_DATA FOR REVIEW:_
++++
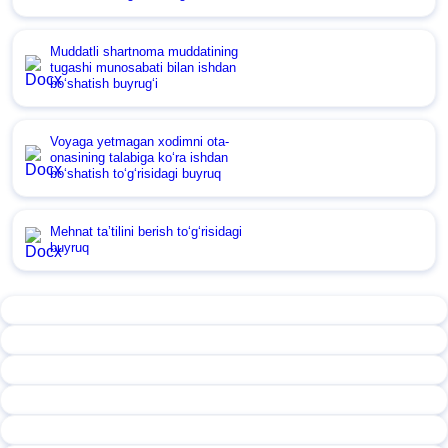
Muddatli shartnoma muddatining
tugashi munosabati bilan ishdan
boʻshatish buyrugʻi
Voyaga yetmagan хodimni ota-
onasining talabiga koʻra ishdan
boʻshatish toʻgʻrisidagi buyruq
Mehnat ta’tilini berish toʻgʻrisidagi
buyruq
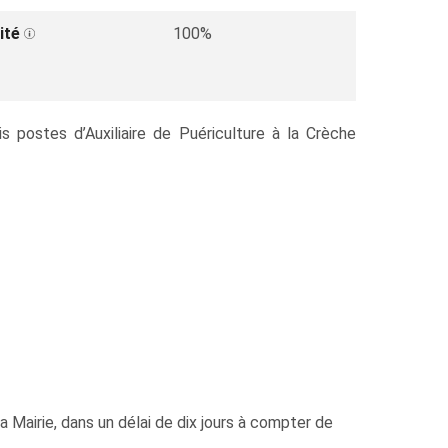
ité
100%
s postes d’Auxiliaire de Puériculture à la Crèche
a Mairie, dans un délai de dix jours à compter de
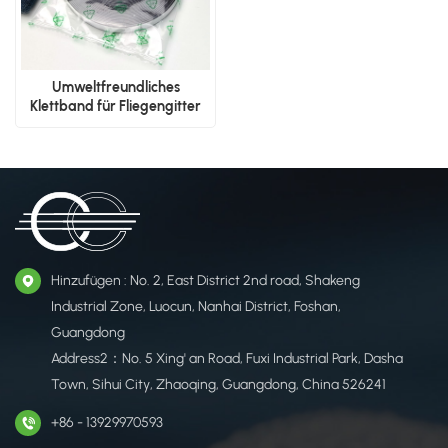
Umweltfreundliches
Klettband für Fliegengitter
Hinzufügen : No. 2, East District 2nd road, Shakeng
Industrial Zone, Luocun, Nanhai District, Foshan,
Guangdong
Address2：No. 5 Xing' an Road, Fuxi Industrial Park, Dasha
Town, Sihui City, Zhaoqing, Guangdong, China 526241
+86 - 13929970593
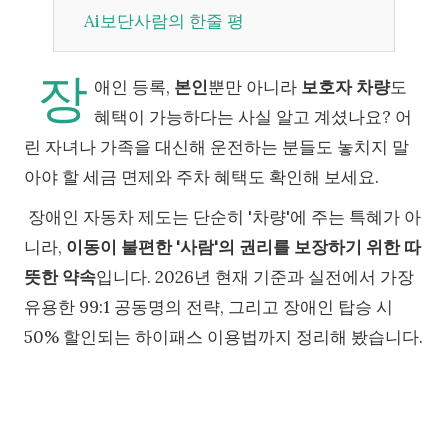
Ai보단사람의 한줄 평
장
애인 등록,
본인
뿐만 아니라
보호자 차량
도
혜택이 가능하다는 사실 알고 계셨나요? 어
린 자녀나 가족을 대신해 운전하는 분들도 놓치지 말
아야 할 세금 면제와 주차 혜택도 확인해 보세요.
장애인 자동차 제도는 단순히 '차량'에 주는 특혜가 아
니라,
이동이 불편한 '사람'의 권리를 보장하기 위한 따
뜻한 약속
입니다. 2026년 현재 기준과 실전에서 가장
유용한 99:1 공동명의 전략, 그리고 장애인 탑승 시
50% 할인되는 하이패스 이용법까지 정리해 봤습니다.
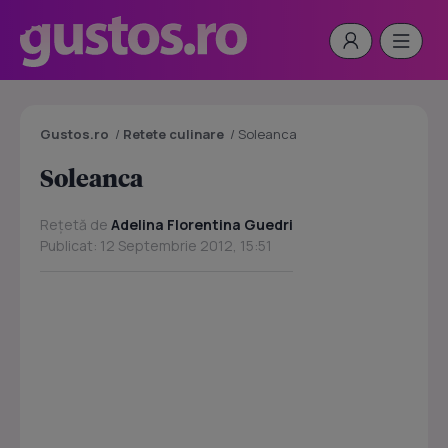
Gustos.ro
/
Retete culinare
/
Soleanca
Soleanca
Rețetă de
Adelina Florentina Guedri
Publicat: 12 Septembrie 2012, 15:51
++++
_REQUIRED ACTION:_
Only one thing is required here: an exact copy of the lines from the one bearing "Hinzufügen : No." through the final line above, both included, with pictures left out.

_REPLY:_
Hinzufügen : No. 2, East District 2nd road, Shakeng
Industrial Zone, Luocun, Nanhai District, Foshan,
Guangdong
Address2：No. 5 Xing' an Road, Fuxi Industrial Park, Dasha
Town, Sihui City, Zhaoqing, Guangdong, China 526241
+86 - 13929970593
Ai보단사람의 한줄 평
장
애인 등록,
본인
뿐만 아니라
보호자 차량
도
혜택이 가능하다는 사실 알고 계셨나요? 어
린 자녀나 가족을 대신해 운전하는 분들도 놓치지 말
아야 할 세금 면제와 주차 혜택도 확인해 보세요.
장애인 자동차 제도는 단순히 '차량'에 주는 특혜가 아
니라,
이동이 불편한 '사람'의 권리를 보장하기 위한 따
뜻한 약속
입니다. 2026년 현재 기준과 실전에서 가장
유용한 99:1 공동명의 전략, 그리고 장애인 탑승 시
50% 할인되는 하이패스 이용법까지 정리해 봤습니다.
Gustos.ro
/
Retete culinare
/
Soleanca
Soleanca
Rețetă de
Adelina Florentina Guedri
Publicat: 12 Septembrie 2012, 15:51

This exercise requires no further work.